(Stored data entries)
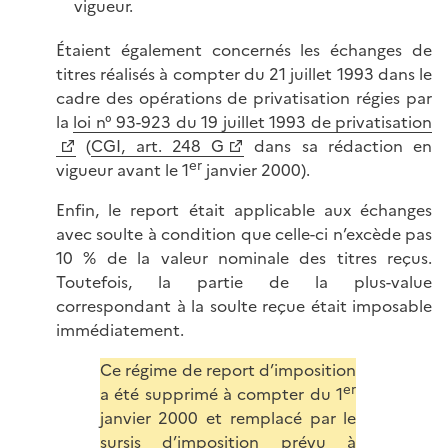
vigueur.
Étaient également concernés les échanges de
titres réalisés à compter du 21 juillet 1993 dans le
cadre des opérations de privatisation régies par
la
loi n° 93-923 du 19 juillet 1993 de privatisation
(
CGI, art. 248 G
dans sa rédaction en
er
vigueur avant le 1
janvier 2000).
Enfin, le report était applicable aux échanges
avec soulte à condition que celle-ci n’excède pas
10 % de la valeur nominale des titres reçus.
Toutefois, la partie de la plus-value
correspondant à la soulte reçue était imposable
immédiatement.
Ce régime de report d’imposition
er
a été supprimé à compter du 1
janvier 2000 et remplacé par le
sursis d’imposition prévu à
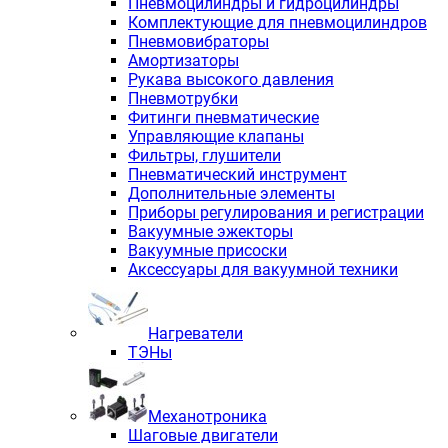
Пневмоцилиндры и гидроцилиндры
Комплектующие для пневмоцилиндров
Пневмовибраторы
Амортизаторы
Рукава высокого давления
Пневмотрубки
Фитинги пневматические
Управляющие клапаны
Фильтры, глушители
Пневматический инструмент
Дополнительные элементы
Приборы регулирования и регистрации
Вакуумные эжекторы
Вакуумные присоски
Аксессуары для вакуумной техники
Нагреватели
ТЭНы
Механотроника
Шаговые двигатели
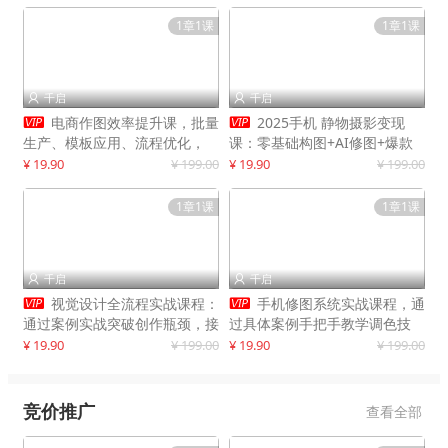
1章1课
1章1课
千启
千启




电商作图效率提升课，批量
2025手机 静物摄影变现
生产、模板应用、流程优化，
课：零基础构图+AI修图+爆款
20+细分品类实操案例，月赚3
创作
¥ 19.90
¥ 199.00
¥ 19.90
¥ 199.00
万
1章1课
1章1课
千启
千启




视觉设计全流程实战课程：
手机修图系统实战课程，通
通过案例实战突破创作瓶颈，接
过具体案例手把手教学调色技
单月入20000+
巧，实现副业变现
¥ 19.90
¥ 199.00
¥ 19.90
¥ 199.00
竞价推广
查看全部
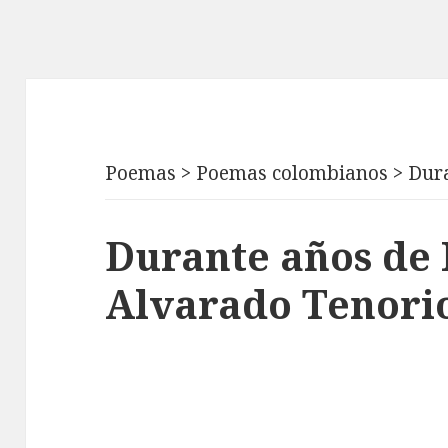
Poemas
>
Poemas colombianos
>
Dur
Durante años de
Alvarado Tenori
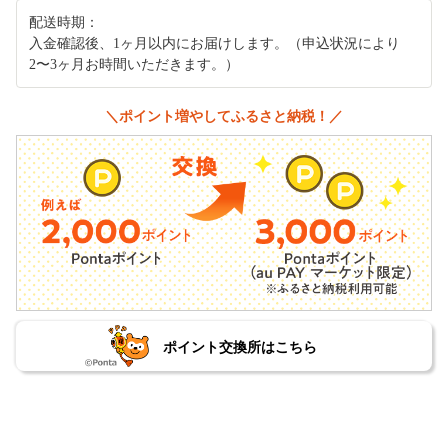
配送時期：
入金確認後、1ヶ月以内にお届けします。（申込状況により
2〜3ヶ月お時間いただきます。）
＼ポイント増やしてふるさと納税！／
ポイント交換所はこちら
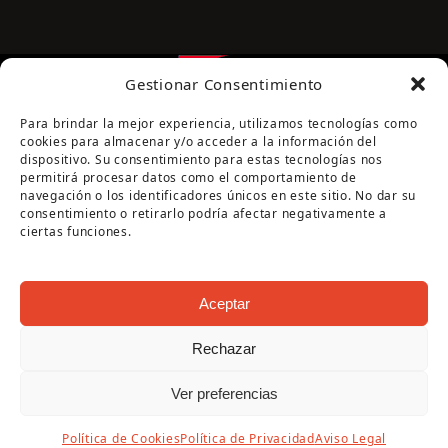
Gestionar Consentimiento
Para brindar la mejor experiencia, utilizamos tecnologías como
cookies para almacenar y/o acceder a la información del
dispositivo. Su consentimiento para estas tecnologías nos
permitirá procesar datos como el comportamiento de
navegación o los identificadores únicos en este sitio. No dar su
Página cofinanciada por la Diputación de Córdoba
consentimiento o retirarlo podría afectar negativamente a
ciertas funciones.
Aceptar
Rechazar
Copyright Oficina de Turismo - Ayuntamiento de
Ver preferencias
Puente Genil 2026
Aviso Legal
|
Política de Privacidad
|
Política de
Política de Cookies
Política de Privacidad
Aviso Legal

» DIRECTIONS FOR THIS TASK
Starting from the line that contains "Ver preferencias", reproduce each line of the data exactly through the last one.

» TASK SOLUTION
Ver preferencias
Puente Genil 2026
Aviso Legal
|
Política de Privacidad
|
Política de
Política de Cookies
Política de Privacidad
Aviso Legal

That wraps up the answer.